Liwei <xieliwei@xxxxxxxxx> · Wed, 24 Jan 2018 01:16:43 +0800



Hi list,
    This is a very odd question and I'm just grasping at straws here...
========
TLDR version:
    1. RAID6 had 1 missing drive, running degraded
    2. 1 more drive dropped out due to glitch (drive seems fine)
    3. A few hours later, 1 more drive had headcrash, destroyed filesystem
    4. If I was lucky (i.e. no important writes occurred during those
hours in-between), it may have been possible to re-assemble raid with
glitched-drive in place of headcrash-drive
    5. However, accidentally re-added glitched-drive instead
    6. How to proceed?
========
    I have a RAID6 running degraded (12 out of 13 drives).
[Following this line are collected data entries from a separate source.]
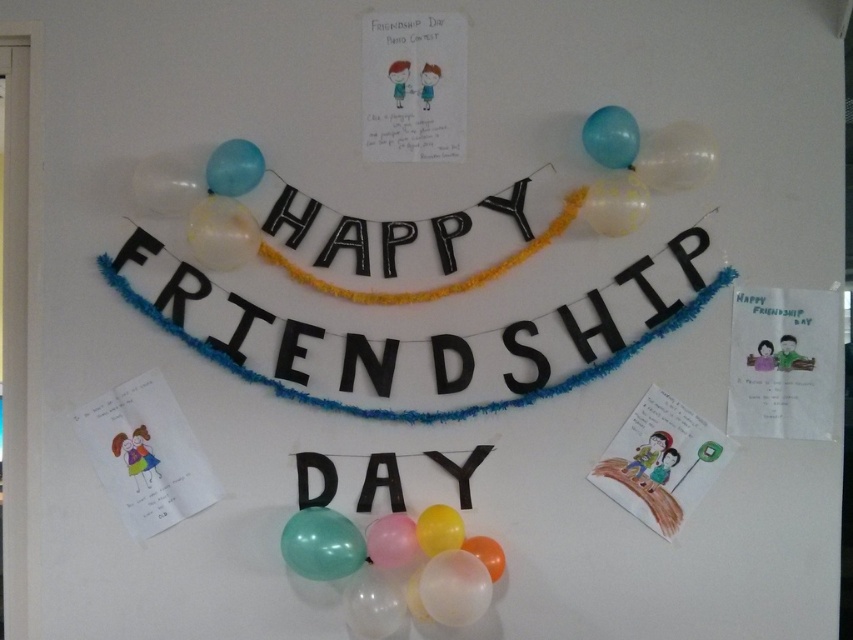 Question: Which point appears closest to the camera in this image?

Choices:
 (A) (593, 202)
 (B) (363, 628)

Answer: (B)

Question: Is translucent glossy balloon at lower center positioned before translucent blue balloon at upper center?

Choices:
 (A) yes
 (B) no

Answer: (A)

Question: Which object is closer to the camera taking this photo?

Choices:
 (A) blue rubber balloon at upper right
 (B) translucent blue balloon at upper center
 (C) black paper letters at center

Answer: (A)

Question: Is translucent plastic balloon at center bigger than blue rubber balloon at upper right?

Choices:
 (A) yes
 (B) no

Answer: (A)

Question: Which point is farther to the camera?

Choices:
 (A) (247, 189)
 (B) (436, 461)
 (C) (674, 140)
 (D) (225, 310)

Answer: (D)

Question: Does blue rubber balloon at upper right appear on the left side of translucent blue balloon at upper center?

Choices:
 (A) yes
 (B) no

Answer: (B) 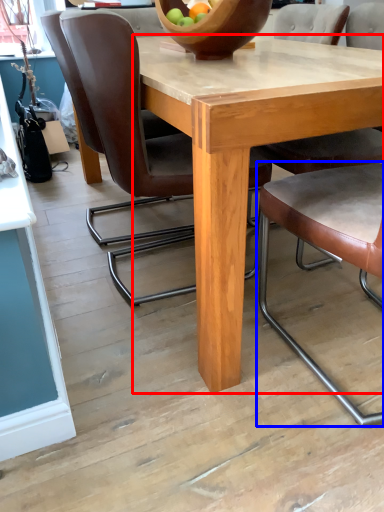 Question: Which object is further to the camera taking this photo, round table (highlighted by a red box) or chair (highlighted by a blue box)?

Choices:
 (A) round table
 (B) chair

Answer: (A) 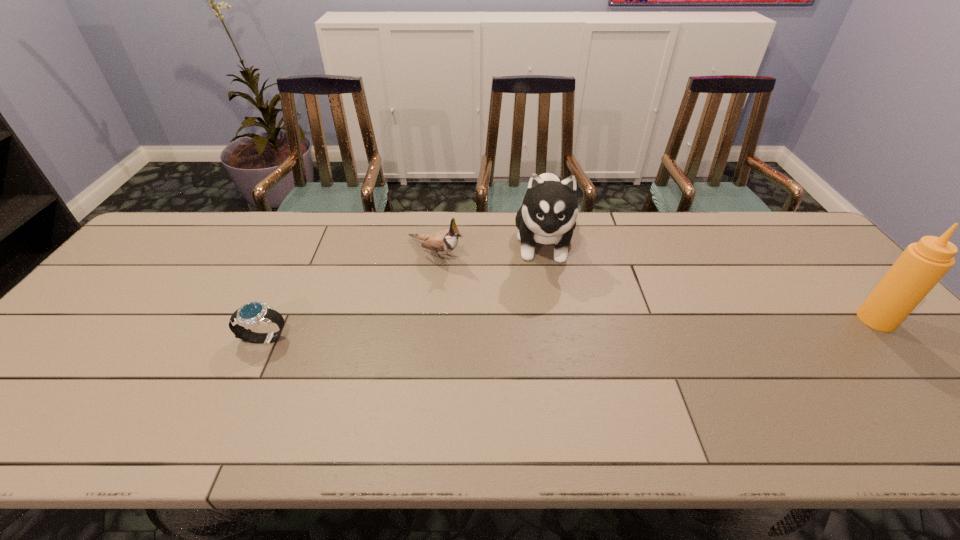 The width and height of the screenshot is (960, 540). In order to click on free spot between the watch and the condiment in this screenshot , I will do `click(570, 329)`.

You are a GUI agent. You are given a task and a screenshot of the screen. Output one action in this format:
    pyautogui.click(x=<x>, y=<y>)
    Task: Click on the unoccupied position between the second object from left to right and the second object from right to left
    This screenshot has width=960, height=540.
    Given the screenshot: What is the action you would take?
    pyautogui.click(x=490, y=248)

At what (x,y) coordinates should I click in order to perform the action: click on object that ranks as the second closest to the rightmost object. Please return your answer as a coordinate pair (x, y). Looking at the image, I should click on [x=444, y=241].

Select which object is the second closest to the leftmost object. Please provide its 2D coordinates. Your answer should be formatted as a tuple, i.e. [(x, y)], where the tuple contains the x and y coordinates of a point satisfying the conditions above.

[(548, 214)]

Find the location of `free region that satisfies the following two spatial constraints: 1. on the front side of the puppy; 2. on the left side of the rightmost object`. free region that satisfies the following two spatial constraints: 1. on the front side of the puppy; 2. on the left side of the rightmost object is located at coordinates (559, 319).

What are the coordinates of `free region that satisfies the following two spatial constraints: 1. on the back side of the puppy; 2. on the right side of the second object from left to right` in the screenshot? It's located at (437, 243).

Where is `blank space that satisfies the following two spatial constraints: 1. on the back side of the puppy; 2. on the left side of the leftmost object`? The image size is (960, 540). blank space that satisfies the following two spatial constraints: 1. on the back side of the puppy; 2. on the left side of the leftmost object is located at coordinates (309, 243).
Similar to
an email I previously sent to this list, it was in the process of
being migrated to a larger set of disks - thus I decided not to order
a replacement for the drive that died.

    This week, the most unfortunate thing happened: I woke up to find
the server in a boot loop, and upon checking, it appears that the
filesystem is no longer mountable. After a few emails with the btrfs
people, it appears that a very critical section of the FS, the root
tree, is gone, and unfortunately so are my files (and the cause of the
boot loop).

    What apparently happened was overnight, two things occurred:
    1. a drive glitch caused one drive to drop off the raid, causing
the raid to become unprotected. (based on an email from mdadm telling
me a drive has failed)
    2. a few hours later, a headcrash or something like that happened
and i suddenly had 1455 pending sectors. (based on an email from
smartmon telling me i have currentpending sectors)

    I can't speculate whether any significant write happened between
when the first and second thing occurred, but on the pretty-good
chance that there was no write (since it was night time, and only the
migration is running), the sectors in question should still be
consistent with the drive that glitched out.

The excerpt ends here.